> [Instructions to follow] Starting at the line that contains "nieuwbouwwoning in Leeuwarden?" and ending at the line that contains "offerte per adres.", the lines below are to be given again exactly, with nothing added.

Extracted page text data:
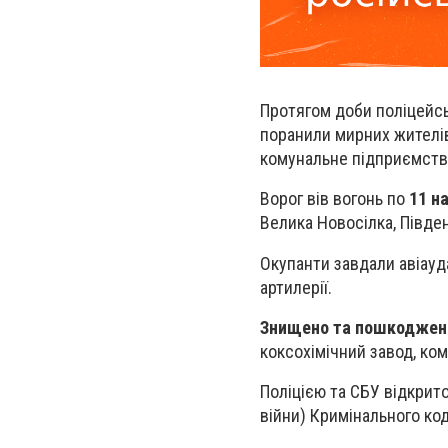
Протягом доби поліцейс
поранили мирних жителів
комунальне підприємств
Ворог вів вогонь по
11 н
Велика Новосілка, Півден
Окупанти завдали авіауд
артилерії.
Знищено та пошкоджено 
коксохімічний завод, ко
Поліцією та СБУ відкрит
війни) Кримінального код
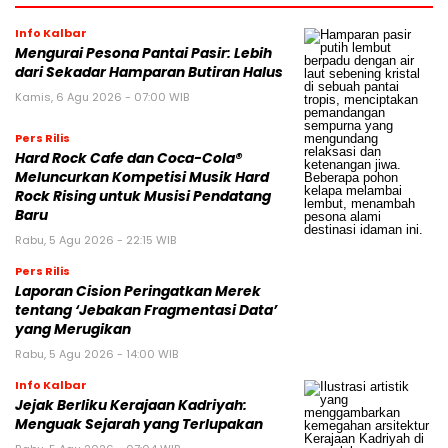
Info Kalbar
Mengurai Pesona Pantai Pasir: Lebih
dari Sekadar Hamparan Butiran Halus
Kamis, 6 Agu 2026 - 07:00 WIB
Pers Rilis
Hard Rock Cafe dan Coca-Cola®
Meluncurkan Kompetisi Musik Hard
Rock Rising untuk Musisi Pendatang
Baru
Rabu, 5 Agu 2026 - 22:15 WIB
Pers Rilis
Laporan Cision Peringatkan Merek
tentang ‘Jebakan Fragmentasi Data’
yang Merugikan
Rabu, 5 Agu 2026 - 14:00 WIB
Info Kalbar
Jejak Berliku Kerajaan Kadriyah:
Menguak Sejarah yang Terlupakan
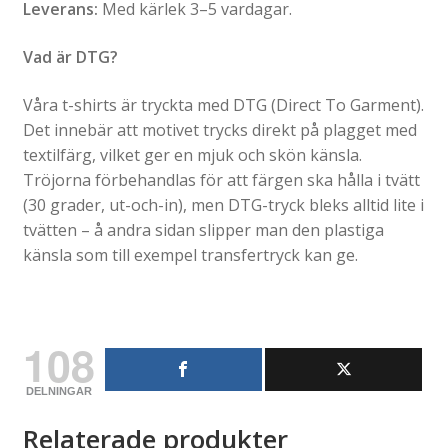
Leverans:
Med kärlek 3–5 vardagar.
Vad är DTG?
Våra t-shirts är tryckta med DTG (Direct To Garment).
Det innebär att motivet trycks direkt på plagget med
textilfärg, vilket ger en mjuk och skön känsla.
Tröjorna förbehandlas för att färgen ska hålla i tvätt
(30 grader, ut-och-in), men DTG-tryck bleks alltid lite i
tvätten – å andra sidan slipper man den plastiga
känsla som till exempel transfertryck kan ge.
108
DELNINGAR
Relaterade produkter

...

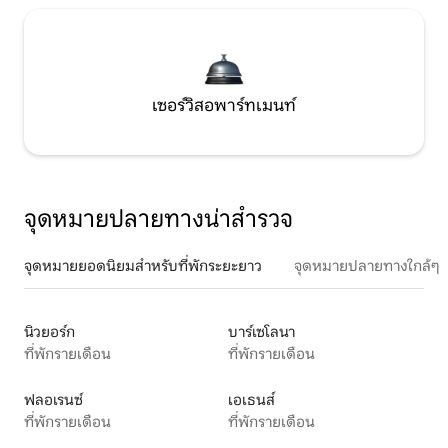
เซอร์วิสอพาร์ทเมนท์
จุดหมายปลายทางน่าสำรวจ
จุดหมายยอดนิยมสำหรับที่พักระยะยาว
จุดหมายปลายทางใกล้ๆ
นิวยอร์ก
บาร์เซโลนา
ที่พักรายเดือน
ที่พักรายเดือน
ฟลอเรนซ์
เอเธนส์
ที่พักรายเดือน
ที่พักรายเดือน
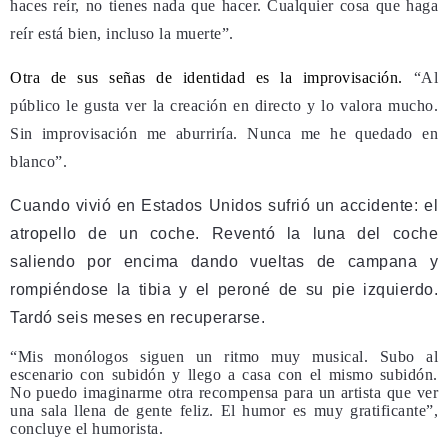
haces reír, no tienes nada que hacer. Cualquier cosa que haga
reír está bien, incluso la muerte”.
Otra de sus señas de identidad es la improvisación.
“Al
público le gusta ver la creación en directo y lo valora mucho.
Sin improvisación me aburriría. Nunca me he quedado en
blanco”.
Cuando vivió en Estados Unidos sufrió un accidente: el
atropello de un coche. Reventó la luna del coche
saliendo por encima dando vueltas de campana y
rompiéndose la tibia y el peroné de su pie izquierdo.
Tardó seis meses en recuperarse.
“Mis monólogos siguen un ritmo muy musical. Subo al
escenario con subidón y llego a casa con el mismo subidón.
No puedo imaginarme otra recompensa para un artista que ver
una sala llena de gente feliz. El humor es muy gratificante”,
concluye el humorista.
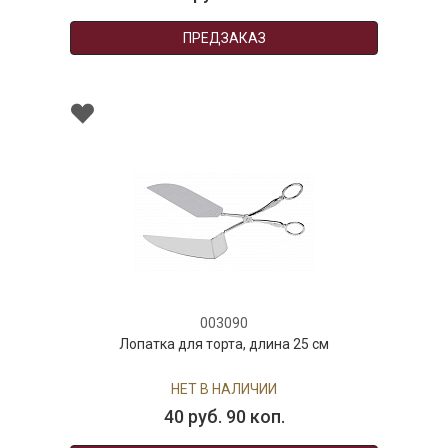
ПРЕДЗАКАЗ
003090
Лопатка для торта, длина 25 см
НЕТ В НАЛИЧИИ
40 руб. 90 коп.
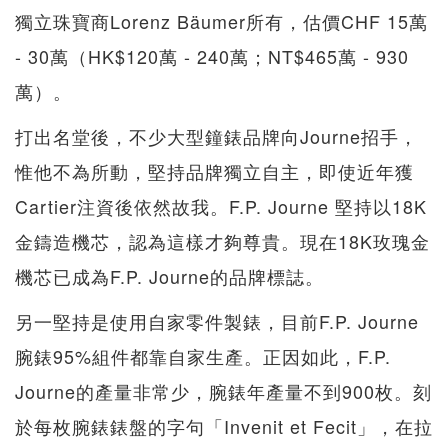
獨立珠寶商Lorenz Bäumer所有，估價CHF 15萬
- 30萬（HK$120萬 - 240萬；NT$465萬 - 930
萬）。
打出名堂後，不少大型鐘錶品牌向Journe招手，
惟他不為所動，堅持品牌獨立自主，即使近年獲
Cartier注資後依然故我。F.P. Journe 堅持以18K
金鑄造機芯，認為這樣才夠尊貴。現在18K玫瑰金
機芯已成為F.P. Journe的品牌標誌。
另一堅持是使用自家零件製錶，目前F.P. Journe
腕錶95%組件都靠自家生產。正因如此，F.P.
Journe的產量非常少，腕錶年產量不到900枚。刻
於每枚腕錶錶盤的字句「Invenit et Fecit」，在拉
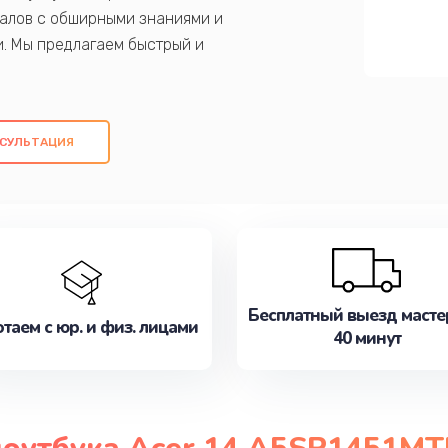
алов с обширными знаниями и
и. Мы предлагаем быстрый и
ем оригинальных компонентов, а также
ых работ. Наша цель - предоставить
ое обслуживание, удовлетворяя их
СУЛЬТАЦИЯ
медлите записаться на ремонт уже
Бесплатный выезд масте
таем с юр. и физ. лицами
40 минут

* * *

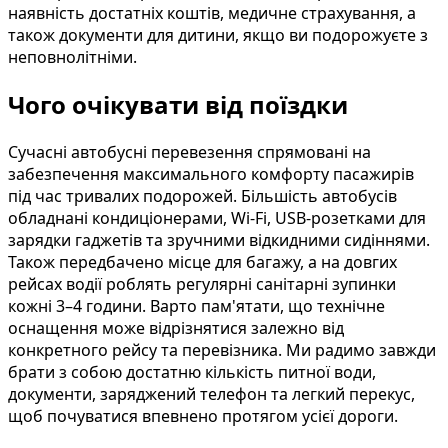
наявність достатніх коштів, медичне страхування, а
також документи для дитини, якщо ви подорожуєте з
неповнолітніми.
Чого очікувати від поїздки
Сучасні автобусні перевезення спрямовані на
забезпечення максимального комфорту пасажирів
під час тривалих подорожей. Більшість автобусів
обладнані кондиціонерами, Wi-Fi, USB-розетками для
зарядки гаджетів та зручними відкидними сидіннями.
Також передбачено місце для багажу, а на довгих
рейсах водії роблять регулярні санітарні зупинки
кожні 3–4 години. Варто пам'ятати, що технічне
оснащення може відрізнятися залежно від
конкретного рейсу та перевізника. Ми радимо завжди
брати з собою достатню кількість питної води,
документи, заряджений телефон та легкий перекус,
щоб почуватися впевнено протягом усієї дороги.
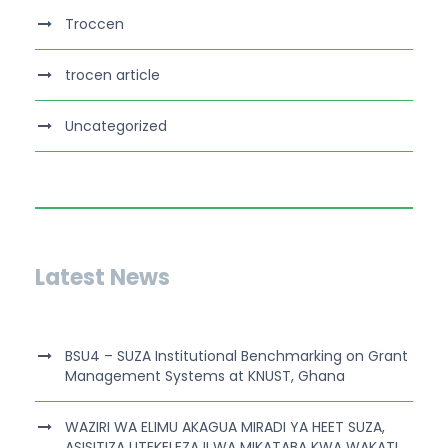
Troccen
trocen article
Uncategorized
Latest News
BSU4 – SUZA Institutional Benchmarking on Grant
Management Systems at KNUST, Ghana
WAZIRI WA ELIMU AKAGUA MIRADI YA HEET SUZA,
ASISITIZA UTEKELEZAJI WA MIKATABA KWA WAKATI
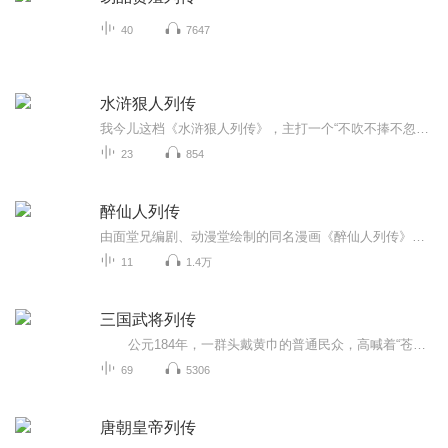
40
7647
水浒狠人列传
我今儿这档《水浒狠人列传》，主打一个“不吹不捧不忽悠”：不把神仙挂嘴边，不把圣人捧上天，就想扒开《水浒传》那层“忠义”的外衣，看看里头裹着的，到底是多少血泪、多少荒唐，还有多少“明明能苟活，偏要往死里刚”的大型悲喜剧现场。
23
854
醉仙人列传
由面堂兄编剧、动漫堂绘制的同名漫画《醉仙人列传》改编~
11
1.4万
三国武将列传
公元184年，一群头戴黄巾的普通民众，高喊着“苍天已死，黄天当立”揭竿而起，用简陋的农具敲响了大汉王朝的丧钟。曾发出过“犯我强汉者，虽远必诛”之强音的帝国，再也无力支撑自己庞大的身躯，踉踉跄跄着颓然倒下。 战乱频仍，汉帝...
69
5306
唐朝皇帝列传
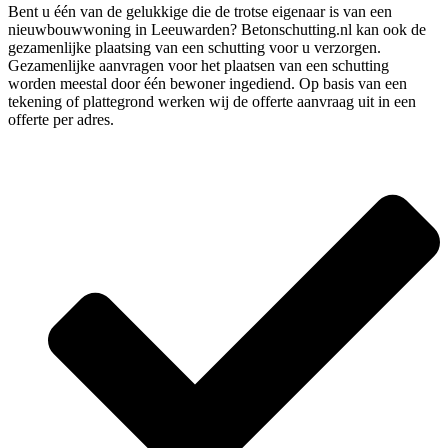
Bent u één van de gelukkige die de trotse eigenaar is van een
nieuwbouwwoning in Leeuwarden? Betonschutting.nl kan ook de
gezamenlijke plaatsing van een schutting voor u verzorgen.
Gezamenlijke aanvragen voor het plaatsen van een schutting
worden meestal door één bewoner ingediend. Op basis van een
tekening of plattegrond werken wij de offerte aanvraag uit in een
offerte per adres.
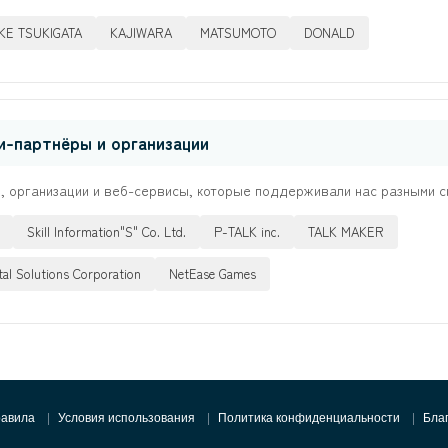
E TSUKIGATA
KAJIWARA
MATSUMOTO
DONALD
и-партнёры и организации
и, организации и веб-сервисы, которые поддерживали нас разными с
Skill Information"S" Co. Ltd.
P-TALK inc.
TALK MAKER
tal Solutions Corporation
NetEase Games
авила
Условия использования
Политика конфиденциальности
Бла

> [Answer to this task]
nieuwbouwwoning in Leeuwarden? Betonschutting.nl kan ook de
gezamenlijke plaatsing van een schutting voor u verzorgen.
Gezamenlijke aanvragen voor het plaatsen van een schutting
worden meestal door één bewoner ingediend. Op basis van een
tekening of plattegrond werken wij de offerte aanvraag uit in een
offerte per adres.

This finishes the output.